START STORED DATA

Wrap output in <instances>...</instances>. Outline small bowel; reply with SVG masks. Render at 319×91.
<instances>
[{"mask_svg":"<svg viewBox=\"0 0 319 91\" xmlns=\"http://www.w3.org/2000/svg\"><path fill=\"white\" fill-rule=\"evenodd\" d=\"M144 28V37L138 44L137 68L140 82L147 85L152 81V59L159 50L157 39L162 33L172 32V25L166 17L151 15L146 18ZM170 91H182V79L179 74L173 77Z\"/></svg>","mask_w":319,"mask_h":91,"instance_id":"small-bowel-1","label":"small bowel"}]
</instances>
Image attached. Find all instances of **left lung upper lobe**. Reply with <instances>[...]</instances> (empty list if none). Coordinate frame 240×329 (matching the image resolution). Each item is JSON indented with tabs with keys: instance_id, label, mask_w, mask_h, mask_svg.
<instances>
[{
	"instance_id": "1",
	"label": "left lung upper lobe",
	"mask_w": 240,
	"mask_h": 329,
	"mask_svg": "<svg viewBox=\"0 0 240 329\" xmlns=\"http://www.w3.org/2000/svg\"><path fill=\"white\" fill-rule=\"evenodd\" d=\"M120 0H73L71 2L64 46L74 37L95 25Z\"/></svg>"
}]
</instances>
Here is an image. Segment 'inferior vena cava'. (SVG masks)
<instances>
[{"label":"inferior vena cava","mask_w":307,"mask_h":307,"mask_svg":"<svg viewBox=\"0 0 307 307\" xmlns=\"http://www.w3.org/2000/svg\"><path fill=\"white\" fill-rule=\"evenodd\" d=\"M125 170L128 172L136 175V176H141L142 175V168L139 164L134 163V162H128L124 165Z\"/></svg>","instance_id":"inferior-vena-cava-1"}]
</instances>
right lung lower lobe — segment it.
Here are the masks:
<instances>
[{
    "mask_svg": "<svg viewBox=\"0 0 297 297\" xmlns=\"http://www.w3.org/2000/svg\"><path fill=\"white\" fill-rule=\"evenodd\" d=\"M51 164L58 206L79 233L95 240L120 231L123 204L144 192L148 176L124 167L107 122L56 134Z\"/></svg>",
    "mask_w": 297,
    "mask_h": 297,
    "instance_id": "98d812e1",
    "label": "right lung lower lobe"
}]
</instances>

END STORED DATA

- _YOUR INSTRUCTIONS_
Reproduce the entries above exactly.

- _ANSWER BOX_
Wrap output in <instances>...</instances>. Outline small bowel; reply with SVG masks. Render at 319×91.
<instances>
[{"mask_svg":"<svg viewBox=\"0 0 319 91\" xmlns=\"http://www.w3.org/2000/svg\"><path fill=\"white\" fill-rule=\"evenodd\" d=\"M144 28V37L138 44L137 68L140 82L147 85L152 81V59L159 50L157 39L162 33L172 32V25L166 17L151 15L146 18ZM170 91H182V79L179 74L173 77Z\"/></svg>","mask_w":319,"mask_h":91,"instance_id":"small-bowel-1","label":"small bowel"}]
</instances>
Image attached. Find all instances of **left lung upper lobe**. Reply with <instances>[...]</instances> (empty list if none). Coordinate frame 240×329 (matching the image resolution). Each item is JSON indented with tabs with keys: instance_id, label, mask_w, mask_h, mask_svg.
<instances>
[{
	"instance_id": "1",
	"label": "left lung upper lobe",
	"mask_w": 240,
	"mask_h": 329,
	"mask_svg": "<svg viewBox=\"0 0 240 329\" xmlns=\"http://www.w3.org/2000/svg\"><path fill=\"white\" fill-rule=\"evenodd\" d=\"M120 0H73L71 2L64 46L74 37L95 25Z\"/></svg>"
}]
</instances>
Here is an image. Segment 'inferior vena cava'. (SVG masks)
<instances>
[{"label":"inferior vena cava","mask_w":307,"mask_h":307,"mask_svg":"<svg viewBox=\"0 0 307 307\" xmlns=\"http://www.w3.org/2000/svg\"><path fill=\"white\" fill-rule=\"evenodd\" d=\"M125 170L128 172L136 175V176H141L142 175V168L139 164L134 163V162H128L124 165Z\"/></svg>","instance_id":"inferior-vena-cava-1"}]
</instances>
right lung lower lobe — segment it.
Here are the masks:
<instances>
[{
    "mask_svg": "<svg viewBox=\"0 0 297 297\" xmlns=\"http://www.w3.org/2000/svg\"><path fill=\"white\" fill-rule=\"evenodd\" d=\"M51 164L58 206L79 233L95 240L120 231L123 204L144 192L148 176L124 167L107 122L56 134Z\"/></svg>",
    "mask_w": 297,
    "mask_h": 297,
    "instance_id": "98d812e1",
    "label": "right lung lower lobe"
}]
</instances>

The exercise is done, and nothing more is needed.